Inmigración y «derechos sociales»
Expectantes ante la llegada del acontecimiento histórico planetario que recordará a la humanidad entera la insignificancia de los políticos que comparten el "Desayuno de la Oración", las legiones mediáticas del caudillito posmoderno nacido a orillas del Pisuerga presenciaron una de sus representaciones más histriónicas.
En la rueda de prensa que ofreció después de su comparecencia ante el pleno del Parlamento Europeo en Estrasburgo, Rodríguez Zapatero, que ocupa asimismo la presidencia rotatoria del Consejo de la Unión Europea, se despachaba con singular afectación contra la momentánea negativa del consistorio de Vic de empadronar inmigrantes irregulares: "el Gobierno de España no consentirá que, por el truco de un Ayuntamiento, los hijos de un inmigrante, sea cual sea su situación, se queden sin sanidad o escuela".
Aunque parezca increíble, ese sofisma se lanzó por el máximo responsable de hacer cumplir la ley que impone a los extranjeros que quieran residir en España (excepto a los ciudadanos del Espacio Económico Europeo) el deber de obtener un permiso de trabajo en sus países de origen o contar con recursos suficientes para mantenerse sin ayudas del Estado. Es cierto, no obstante, por limitarnos a los dos servicios aludidos, que una de las primeras reformas de esa Ley de derechos de los extranjeros aprobada en el año 2000 introdujo el sinsentido de otorgar a esos residentes irregulares el "derecho" a la asistencia sanitaria (no sólo de urgencia) y a la educación, por el mero hecho de empadronarse en el ayuntamiento del lugar donde vivieran. A este respecto, la regulación del empadronamiento se ha desbordado por las previsiones que lo convierten en un requisito para que los extranjeros con residencia irregular consigan prestaciones sociales.
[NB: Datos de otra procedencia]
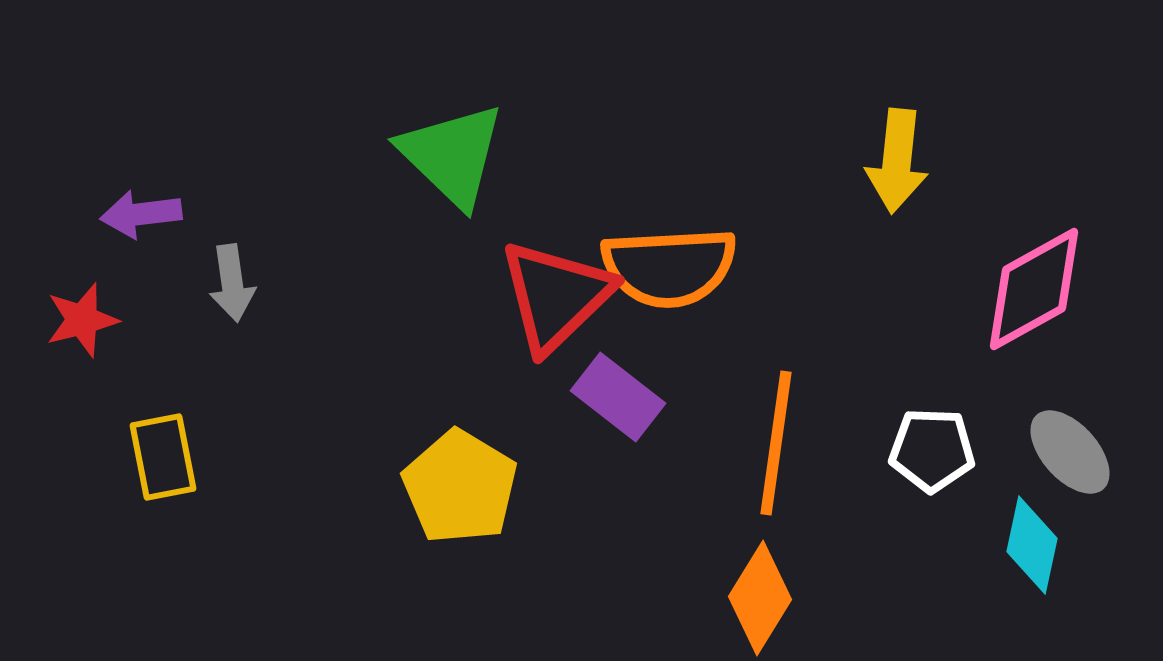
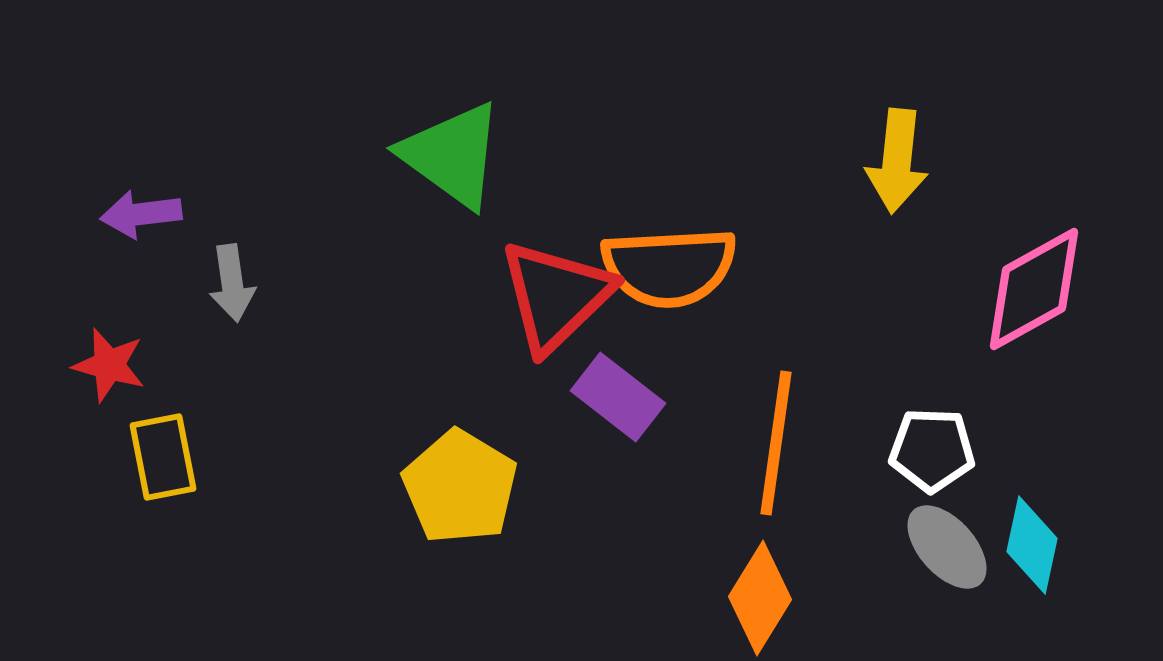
green triangle: rotated 8 degrees counterclockwise
red star: moved 27 px right, 45 px down; rotated 30 degrees clockwise
gray ellipse: moved 123 px left, 95 px down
Si fuera congruente, no obstante, el presidente del Gobierno debería promover cambios legislativos que suprimieran el deber de la policía de detener a los mismos inmigrantes que carecen de esos permisos y encerrarlos en centros de internamiento mientras se decide su expulsión. Pero no es el caso. Incluso para los elásticos parámetros europeos, la hipocresía de la regulación española resulta excesiva. Ningún gobernante europeo se atreve a insinuar que los inmigrantes irregulares deban recibir las mismas prestaciones públicas que los regulares. Entre otras razones porque, aunque cunda la tendencia de denominar como derechos a determinados servicios cuya prestación se han reservado muchos Estados, subyace la idea en todos los sistemas de bienestar que los usuarios acceden a esos servicios "gratuitamente" porque contribuyen a su financiación vía impuestos o cotizaciones a sistemas de seguridad social obligatoria, según criterios previamente establecidos. Desde esa perspectiva, la nacionalidad del contribuyente/usuario resulta absolutamente irrelevante para dejar paso al concepto de residente legal en un determinado país.
Aun discrepando de la virtualidad de esos sistemas, la recesión económica va a triturar la recaudación fiscal que permitió dar cobertura al llamado "gasto social" sin que las administraciones públicas incurrieran en abultados déficit. De esta manera, realidades largamente ocultadas por la insensatez de la casta política española van a precipitarse con singular crudeza. Los estrechos límites para la financiación de los impropiamente llamados "derechos sociales", como la sanidad y la educación, traerán consecuencias en el futuro inmediato. La degradación de esos servicios públicos cada vez más demandados se hará más perceptible. Dicho de otra manera, en una época de vacas flacas las tensiones comunes a todo plan redistributivo se van a agudizar tremendamente.
Quienes atizan las reclamaciones de "derechos" asistenciales saben que, tarde o temprano, tendrán que poner coto al universo de los beneficiarios que no contribuyen en nada, si quieren mantener la viabilidad financiera del sistema. En su huída hacia delante, los socialistas y los defensores del status quo, intentarán soslayar los vicios inherentes al sistema para asentar su poder sobre el temor a la adversidad. Sin embargo, debe abrirse la discusión sobre la conveniencia y viabilidad de los esquemas del Estado del bienestar por si mismos considerados, con independencia de que los usen los españoles o los extranjeros.